The Hardest Part

I think the hardest part about being a writer is rejection.

For anyone I think it’s difficult–in relationships, denial of parental love, etc., but I think as a writer we get it on a daily basis.

Rejection.

Our work is like our baby and no matter how hard we try, sometimes we just get shit on. Sometimes in the worst way possible. What kills you is when someone takes your baby and says “Not good enough.” Or worse, when they say “I’m sorry but at this time…blah, blah, blah.” I’m tired of waiting to be approved of. I’m tired of staring at the submission screen hoping and praying that you’ll pick me.

But that’s writing, isn’t it.

My life, my career, is dependent on your opinion.

Today I was told that one of my stories on the blog was going to be published in my college’s Literary Magazine (The Great Lake Review). I am very happy that I finally got another piece of work in the magazine before graduating. (My graduation is this May). I felt a sense of accomplishment for a split second, but then I realized that I submitted four pieces of work. Out of all of that work I did, I only got one submission accepted.

This is what being a writer is. Some things get accepted and some things are not. You get told this is good, and that isn’t. I really wish I’d be given some advice about what exactly they thought was wrong or not good enough to satisfy their critical tastes.

Maybe I’m wrong. Maybe the hardest part is waiting.

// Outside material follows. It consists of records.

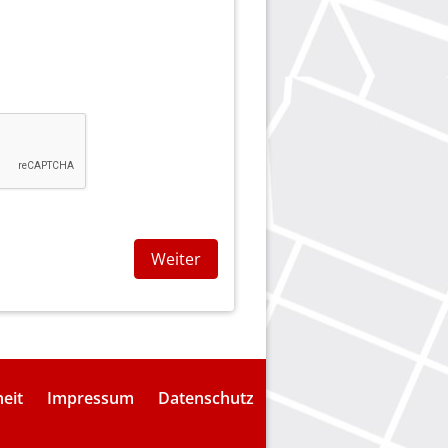
Weiter
heit
Impressum
Datenschutz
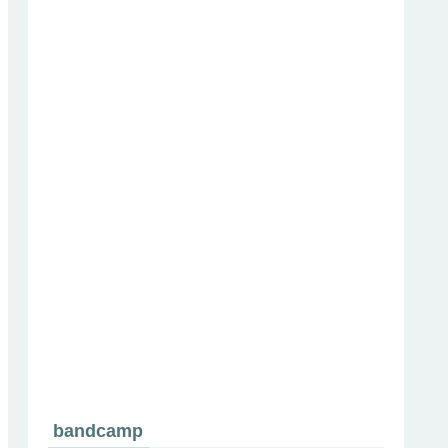
bandcamp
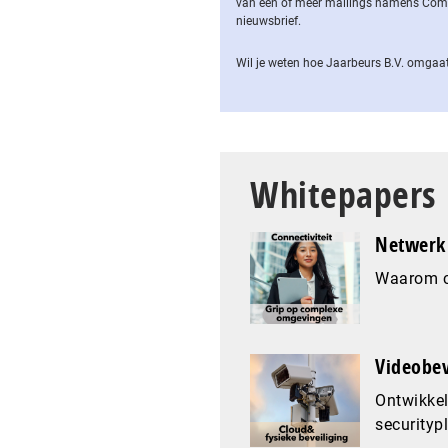
van een of meer mailings namens Computa
nieuwsbrief.
Wil je weten hoe Jaarbeurs B.V. omgaat
Whitepapers
Netwerk 
Waarom co
Videobev
Ontwikkel
securityp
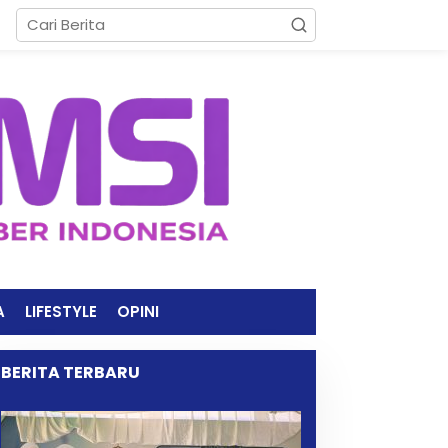
A
LIFESTYLE
OPINI
BERITA TERBARU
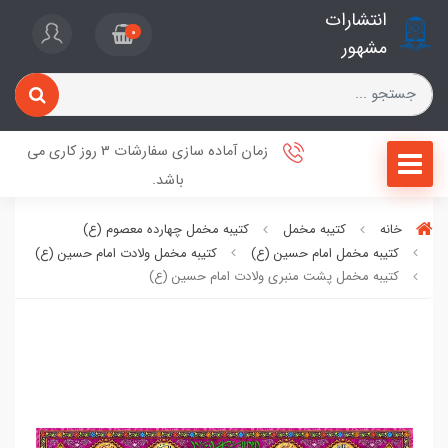
انتشارات
0
مشهور
زمان آماده سازی سفارشات 3 روز کاری می
باشد.
خانه
کتیبه مخمل
کتیبه مخمل چهارده معصوم (ع)
کتیبه مخمل امام حسین (ع)
کتیبه مخمل ولادت امام حسین (ع)
کتیبه مخمل پشت منبری ولادت امام حسین (ع)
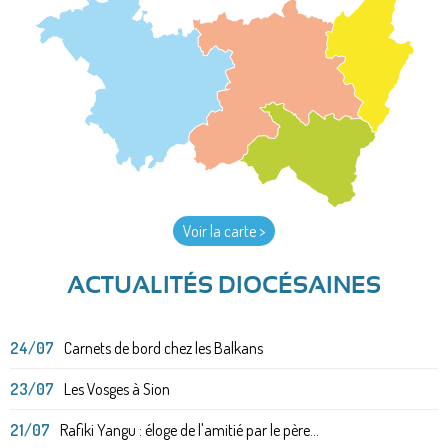
Voir la carte >
ACTUALITÉS DIOCÉSAINES
24/07
Carnets de bord chez les Balkans
23/07
Les Vosges à Sion
21/07
Rafiki Yangu : éloge de l'amitié par le père...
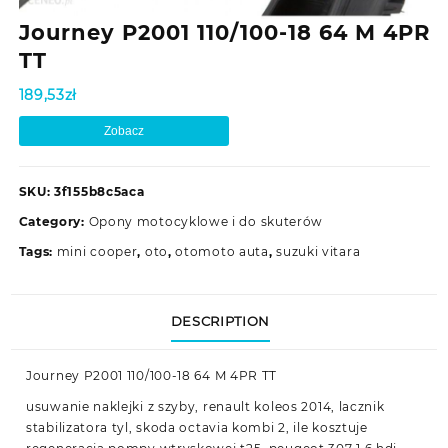
Journey P2001 110/100-18 64 M 4PR
TT
189,53
zł
Zobacz
SKU:
3f155b8c5aca
Category:
Opony motocyklowe i do skuterów
Tags:
mini cooper
,
oto
,
otomoto auta
,
suzuki vitara
DESCRIPTION
Journey P2001 110/100-18 64 M 4PR TT
usuwanie naklejki z szyby, renault koleos 2014, lacznik
stabilizatora tyl, skoda octavia kombi 2, ile kosztuje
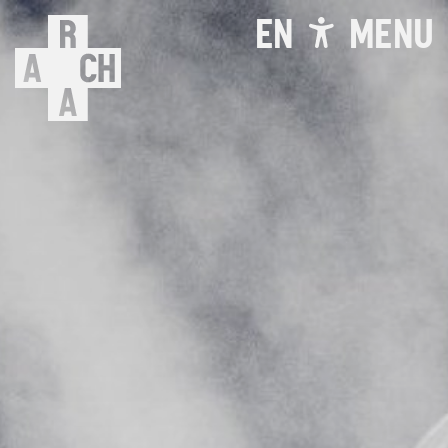
EN
MENU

Staring at your screen and waiting for that email or that phone call. Yeah…definitely the waiting. It’s that internal struggle to control your impatience. It’s that day, that week, that month or year that you hold yourself in and try to not to cry or scream. I got that today, that final sensation of release. And then came a bit of disappointment.

Now this is not to say I’m not happy about this particular development. I am happy, but I can’t help but feel impatient and a little disheartened. I wish everyone would accept my work, but I know that it’s not possible. There will be those who like your work and those who don’t. There is always room for improvement and that’s something I have to face.

The hardest part about being a writer, for me, is rejection.